**REQUIREMENT:**
Output exactly the lines that run from the top of the entries to the line holding "regulated by the", including both of those lines.

══ DATA FOR THE TASK

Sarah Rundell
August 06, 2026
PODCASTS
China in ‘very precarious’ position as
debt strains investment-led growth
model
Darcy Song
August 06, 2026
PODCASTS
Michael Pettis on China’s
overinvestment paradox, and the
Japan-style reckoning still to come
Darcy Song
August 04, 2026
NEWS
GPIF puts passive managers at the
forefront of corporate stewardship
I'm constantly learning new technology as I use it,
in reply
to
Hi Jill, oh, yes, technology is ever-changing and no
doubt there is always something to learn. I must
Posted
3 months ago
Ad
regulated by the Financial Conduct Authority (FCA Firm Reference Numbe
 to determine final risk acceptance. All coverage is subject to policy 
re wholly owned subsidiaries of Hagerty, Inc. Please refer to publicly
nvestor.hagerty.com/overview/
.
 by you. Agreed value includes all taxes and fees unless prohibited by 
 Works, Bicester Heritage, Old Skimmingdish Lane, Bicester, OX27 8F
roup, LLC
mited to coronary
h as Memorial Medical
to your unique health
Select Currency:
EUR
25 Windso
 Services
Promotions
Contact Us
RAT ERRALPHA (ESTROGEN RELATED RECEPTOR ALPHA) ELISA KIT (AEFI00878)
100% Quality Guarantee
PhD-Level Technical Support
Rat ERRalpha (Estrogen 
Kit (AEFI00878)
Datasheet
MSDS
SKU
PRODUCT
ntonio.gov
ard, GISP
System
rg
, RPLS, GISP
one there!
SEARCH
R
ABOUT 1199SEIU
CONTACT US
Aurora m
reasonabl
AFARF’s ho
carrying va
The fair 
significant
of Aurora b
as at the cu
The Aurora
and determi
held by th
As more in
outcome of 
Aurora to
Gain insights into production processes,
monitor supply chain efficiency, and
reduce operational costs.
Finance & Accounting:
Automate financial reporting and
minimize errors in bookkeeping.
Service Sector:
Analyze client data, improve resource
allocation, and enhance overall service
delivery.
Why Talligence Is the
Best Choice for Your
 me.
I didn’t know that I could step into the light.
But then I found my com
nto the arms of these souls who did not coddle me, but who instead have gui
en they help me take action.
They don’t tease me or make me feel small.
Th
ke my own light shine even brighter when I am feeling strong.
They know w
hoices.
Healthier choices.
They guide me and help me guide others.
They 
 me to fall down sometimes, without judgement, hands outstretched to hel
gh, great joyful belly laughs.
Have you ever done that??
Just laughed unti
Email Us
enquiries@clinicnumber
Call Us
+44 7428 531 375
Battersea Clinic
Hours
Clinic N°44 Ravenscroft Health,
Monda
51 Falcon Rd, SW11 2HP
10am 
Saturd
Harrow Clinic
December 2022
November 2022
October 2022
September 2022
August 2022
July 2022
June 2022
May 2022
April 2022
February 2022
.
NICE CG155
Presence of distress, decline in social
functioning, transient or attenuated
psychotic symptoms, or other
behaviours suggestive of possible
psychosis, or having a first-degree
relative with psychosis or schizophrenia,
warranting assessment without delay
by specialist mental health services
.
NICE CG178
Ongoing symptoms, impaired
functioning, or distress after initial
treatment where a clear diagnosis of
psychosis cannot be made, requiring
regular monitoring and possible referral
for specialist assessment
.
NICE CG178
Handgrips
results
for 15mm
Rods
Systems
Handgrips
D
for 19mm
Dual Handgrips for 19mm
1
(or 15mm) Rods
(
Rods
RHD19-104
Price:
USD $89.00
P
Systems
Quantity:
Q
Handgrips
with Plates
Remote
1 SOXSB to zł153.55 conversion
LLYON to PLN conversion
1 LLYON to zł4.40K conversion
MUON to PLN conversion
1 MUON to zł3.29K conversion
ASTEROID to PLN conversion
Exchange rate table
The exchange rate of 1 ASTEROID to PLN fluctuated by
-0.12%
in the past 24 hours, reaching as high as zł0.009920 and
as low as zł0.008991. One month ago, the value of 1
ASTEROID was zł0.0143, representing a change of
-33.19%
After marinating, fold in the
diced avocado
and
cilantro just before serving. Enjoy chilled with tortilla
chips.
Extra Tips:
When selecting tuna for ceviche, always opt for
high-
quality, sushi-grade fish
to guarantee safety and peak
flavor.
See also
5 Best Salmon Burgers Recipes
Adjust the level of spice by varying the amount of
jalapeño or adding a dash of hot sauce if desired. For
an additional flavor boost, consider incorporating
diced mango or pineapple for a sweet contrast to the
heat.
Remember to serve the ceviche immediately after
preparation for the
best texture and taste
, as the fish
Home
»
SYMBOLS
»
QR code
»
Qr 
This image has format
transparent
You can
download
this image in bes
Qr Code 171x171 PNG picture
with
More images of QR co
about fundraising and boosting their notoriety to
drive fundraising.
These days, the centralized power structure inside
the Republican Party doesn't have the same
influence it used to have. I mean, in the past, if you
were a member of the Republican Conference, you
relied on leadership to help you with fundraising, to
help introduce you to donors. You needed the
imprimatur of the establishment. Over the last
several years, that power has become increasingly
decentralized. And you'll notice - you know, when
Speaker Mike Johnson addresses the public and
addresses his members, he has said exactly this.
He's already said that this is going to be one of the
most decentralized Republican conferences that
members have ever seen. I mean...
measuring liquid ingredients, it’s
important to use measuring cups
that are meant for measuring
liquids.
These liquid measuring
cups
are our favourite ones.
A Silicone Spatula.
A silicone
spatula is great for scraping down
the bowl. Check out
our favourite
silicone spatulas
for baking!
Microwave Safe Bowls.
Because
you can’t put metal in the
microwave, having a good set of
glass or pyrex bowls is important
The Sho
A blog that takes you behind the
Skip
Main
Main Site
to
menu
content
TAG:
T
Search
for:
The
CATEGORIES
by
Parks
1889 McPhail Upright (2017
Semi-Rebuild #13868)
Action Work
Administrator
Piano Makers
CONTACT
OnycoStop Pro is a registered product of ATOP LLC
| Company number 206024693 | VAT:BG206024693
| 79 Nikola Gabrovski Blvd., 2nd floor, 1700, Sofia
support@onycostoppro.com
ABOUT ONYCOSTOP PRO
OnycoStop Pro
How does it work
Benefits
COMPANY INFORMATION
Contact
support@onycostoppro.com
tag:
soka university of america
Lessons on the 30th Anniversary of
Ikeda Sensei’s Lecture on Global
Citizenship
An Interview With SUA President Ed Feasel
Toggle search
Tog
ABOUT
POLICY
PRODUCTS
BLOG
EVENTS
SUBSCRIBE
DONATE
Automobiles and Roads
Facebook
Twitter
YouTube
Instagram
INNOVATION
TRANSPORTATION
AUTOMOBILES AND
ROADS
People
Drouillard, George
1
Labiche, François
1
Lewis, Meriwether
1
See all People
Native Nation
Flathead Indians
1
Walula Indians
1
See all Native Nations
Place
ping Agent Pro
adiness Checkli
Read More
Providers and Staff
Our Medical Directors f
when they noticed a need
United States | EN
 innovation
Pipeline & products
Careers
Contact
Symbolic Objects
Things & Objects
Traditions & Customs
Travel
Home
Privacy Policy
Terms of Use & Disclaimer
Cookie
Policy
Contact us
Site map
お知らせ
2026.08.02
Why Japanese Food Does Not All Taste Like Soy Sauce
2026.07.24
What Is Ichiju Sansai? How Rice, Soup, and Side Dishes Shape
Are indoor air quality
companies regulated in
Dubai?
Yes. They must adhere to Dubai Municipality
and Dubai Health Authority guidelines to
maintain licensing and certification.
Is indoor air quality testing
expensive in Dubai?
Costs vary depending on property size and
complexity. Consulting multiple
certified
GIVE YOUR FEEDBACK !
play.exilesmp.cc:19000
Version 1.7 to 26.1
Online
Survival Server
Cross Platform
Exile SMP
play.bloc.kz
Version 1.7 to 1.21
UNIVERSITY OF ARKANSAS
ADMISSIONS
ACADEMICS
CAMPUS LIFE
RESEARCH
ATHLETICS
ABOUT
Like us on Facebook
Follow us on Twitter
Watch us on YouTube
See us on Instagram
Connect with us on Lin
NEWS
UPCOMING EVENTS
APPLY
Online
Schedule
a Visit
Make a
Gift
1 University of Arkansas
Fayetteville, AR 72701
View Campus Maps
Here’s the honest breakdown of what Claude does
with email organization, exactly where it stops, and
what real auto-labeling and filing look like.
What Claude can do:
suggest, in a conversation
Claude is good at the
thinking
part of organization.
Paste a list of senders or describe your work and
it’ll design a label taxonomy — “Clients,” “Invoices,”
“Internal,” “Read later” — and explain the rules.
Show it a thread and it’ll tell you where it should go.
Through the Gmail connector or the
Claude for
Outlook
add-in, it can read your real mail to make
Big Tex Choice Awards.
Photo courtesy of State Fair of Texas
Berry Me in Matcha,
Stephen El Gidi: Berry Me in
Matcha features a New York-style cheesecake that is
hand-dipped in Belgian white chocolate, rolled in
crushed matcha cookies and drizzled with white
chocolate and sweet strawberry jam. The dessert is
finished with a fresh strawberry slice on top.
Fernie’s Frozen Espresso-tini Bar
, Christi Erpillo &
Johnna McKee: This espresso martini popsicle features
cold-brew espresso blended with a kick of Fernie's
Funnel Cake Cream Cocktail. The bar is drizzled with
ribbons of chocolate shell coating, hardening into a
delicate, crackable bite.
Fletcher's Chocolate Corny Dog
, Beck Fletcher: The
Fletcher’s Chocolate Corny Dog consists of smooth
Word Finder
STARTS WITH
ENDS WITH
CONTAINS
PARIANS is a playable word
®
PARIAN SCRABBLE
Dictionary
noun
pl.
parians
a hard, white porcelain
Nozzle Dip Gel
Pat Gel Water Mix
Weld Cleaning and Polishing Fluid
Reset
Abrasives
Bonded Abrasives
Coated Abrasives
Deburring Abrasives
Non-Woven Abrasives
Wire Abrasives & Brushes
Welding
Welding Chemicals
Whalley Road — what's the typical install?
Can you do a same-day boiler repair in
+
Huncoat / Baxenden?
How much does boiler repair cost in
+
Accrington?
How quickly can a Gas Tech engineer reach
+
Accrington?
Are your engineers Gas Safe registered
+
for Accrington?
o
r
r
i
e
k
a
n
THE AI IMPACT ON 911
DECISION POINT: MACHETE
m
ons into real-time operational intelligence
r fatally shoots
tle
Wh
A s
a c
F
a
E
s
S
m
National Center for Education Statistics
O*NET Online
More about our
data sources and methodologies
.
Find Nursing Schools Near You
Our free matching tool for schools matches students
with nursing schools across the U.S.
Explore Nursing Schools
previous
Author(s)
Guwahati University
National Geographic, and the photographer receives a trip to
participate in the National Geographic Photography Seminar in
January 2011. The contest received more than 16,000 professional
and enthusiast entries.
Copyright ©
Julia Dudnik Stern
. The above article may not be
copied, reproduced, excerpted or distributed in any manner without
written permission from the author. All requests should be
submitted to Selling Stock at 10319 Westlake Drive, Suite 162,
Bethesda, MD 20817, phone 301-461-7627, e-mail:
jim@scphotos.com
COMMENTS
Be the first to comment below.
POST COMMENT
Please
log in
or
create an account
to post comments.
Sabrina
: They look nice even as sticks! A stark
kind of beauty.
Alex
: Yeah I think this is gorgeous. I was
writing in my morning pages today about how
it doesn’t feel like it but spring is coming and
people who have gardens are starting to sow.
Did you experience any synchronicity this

════

**TASK RESULT:**
Sarah Rundell
August 06, 2026
PODCASTS
China in ‘very precarious’ position as
debt strains investment-led growth
model
Darcy Song
August 06, 2026
PODCASTS
Michael Pettis on China’s
overinvestment paradox, and the
Japan-style reckoning still to come
Darcy Song
August 04, 2026
NEWS
GPIF puts passive managers at the
forefront of corporate stewardship
I'm constantly learning new technology as I use it,
in reply
to
Hi Jill, oh, yes, technology is ever-changing and no
doubt there is always something to learn. I must
Posted
3 months ago
Ad
regulated by the Financial Conduct Authority (FCA Firm Reference Numbe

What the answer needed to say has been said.